Segment Start: GIVEN DATA

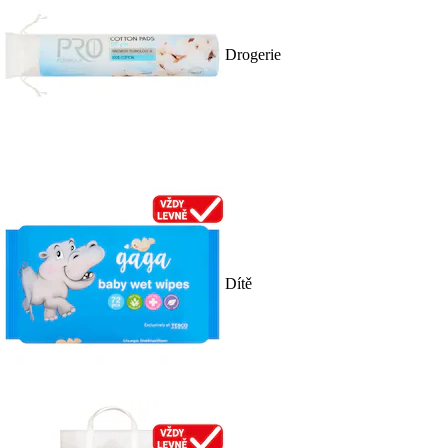
Drogerie
Dítě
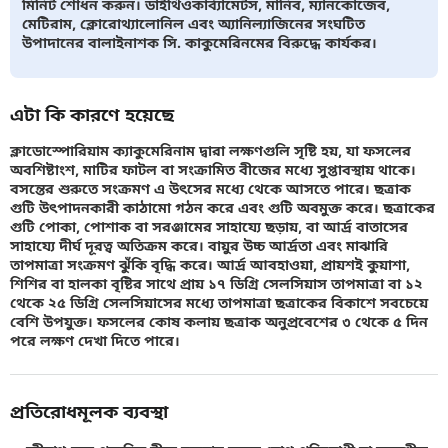
মিনিট শোধন করুন। ডাইথিওকার্ব্যামেটস, মানিব, ম্যানকোজেব,
মেটিরাম, ক্লোরোথ্যালোনিল এবং অ্যানিল্যাজিনের সংঘটিত
উপাদানের বালাইনাশক সি. কাকুমেরিনমের বিরুদ্ধে কার্যকর।
এটা কি কারণে হয়েছে
ক্লাডোস্পোরিয়াম ক্যাকুমেরিনাম দ্বারা লক্ষণগুলি সৃষ্টি হয়, যা ফসলের
অবশিষ্টাংশ, মাটির ফাটল বা সংক্রামিত বীজের মধ্যে সুপ্তাবস্থায় থাকে।
বসন্তের শুরুতে সংক্রমণ এ উৎসের মধ্যে থেকে আসতে পারে। ছত্রাক
গুটি উৎপাদনকারী কাঠামো গঠন করে এবং গুটি অবমুক্ত করে। ছত্রাকের
গুটি পোকা, পোশাক বা সরঞ্জামের সাহায্যে ছড়ায়, বা আর্দ্র বাতাসের
সাহায্যে দীর্ঘ দূরত্ব অতিক্রম করে। বায়ুর উচ্চ আর্দ্রতা এবং মাঝারি
তাপমাত্রা সংক্রমণ ঝুঁকি বৃদ্ধি করে। আর্দ্র আবহাওয়া, প্রায়শই কুয়াশা,
শিশির বা হালকা বৃষ্টির সাথে প্রায় ১৭ ডিগ্রি সেলসিয়াস তাপমাত্রা বা ১২
থেকে ২৫ ডিগ্রি সেলসিয়াসের মধ্যে তাপমাত্রা ছত্রাকের বিকাশে সবচেয়ে
বেশি উপযুক্ত। ফসলের কোষ কলায় ছত্রাক অনুপ্রবেশের ৩ থেকে ৫ দিন
পরে লক্ষণ দেখা দিতে পারে।
প্রতিরোধমূলক ব্যবস্থা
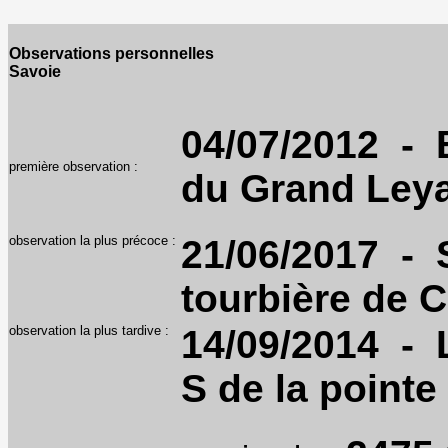
Observations personnelles
Savoie
04/07/2012 - B
première observation :
du Grand Ley
observation la plus précoce :
21/06/2017 - S
tourbière de 
observation la plus tardive :
14/09/2014 - L
S de la point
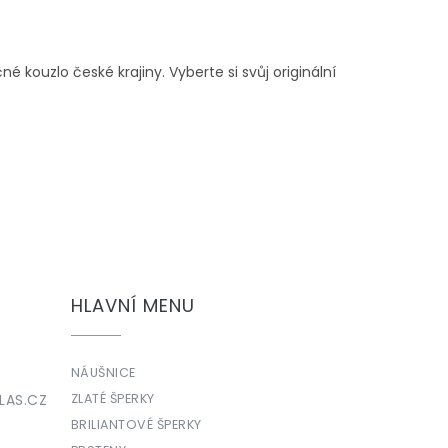
é kouzlo české krajiny. Vyberte si svůj originální
HLAVNÍ MENU
NÁUŠNICE
LAS.CZ
ZLATÉ ŠPERKY
BRILIANTOVÉ ŠPERKY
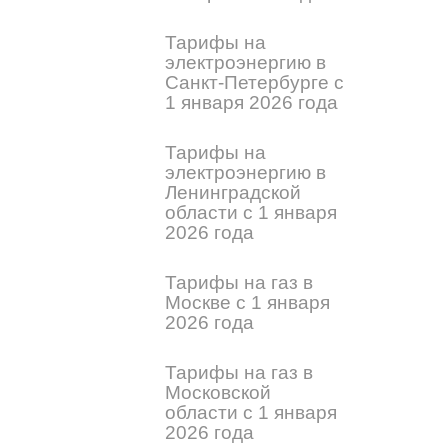
Тарифы на
электроэнергию в
Санкт-Петербурге с
1 января 2026 года
Тарифы на
электроэнергию в
Ленинградской
области с 1 января
2026 года
Тарифы на газ в
Москве с 1 января
2026 года
Тарифы на газ в
Московской
области с 1 января
2026 года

Segment End: GIVEN DATA

§ WHAT THE EXERCISE ASKS: Which lines run from the one containing "BRILIANTOVÉ ŠPERKY" to the end of the data above? Set down those lines exactly, and only those, without any pictures.

§ SOLUTION TO THIS TASK:
BRILIANTOVÉ ŠPERKY
Тарифы на
электроэнергию в
Санкт-Петербурге с
1 января 2026 года
Тарифы на
электроэнергию в
Ленинградской
области с 1 января
2026 года
Тарифы на газ в
Москве с 1 января
2026 года
Тарифы на газ в
Московской
области с 1 января
2026 года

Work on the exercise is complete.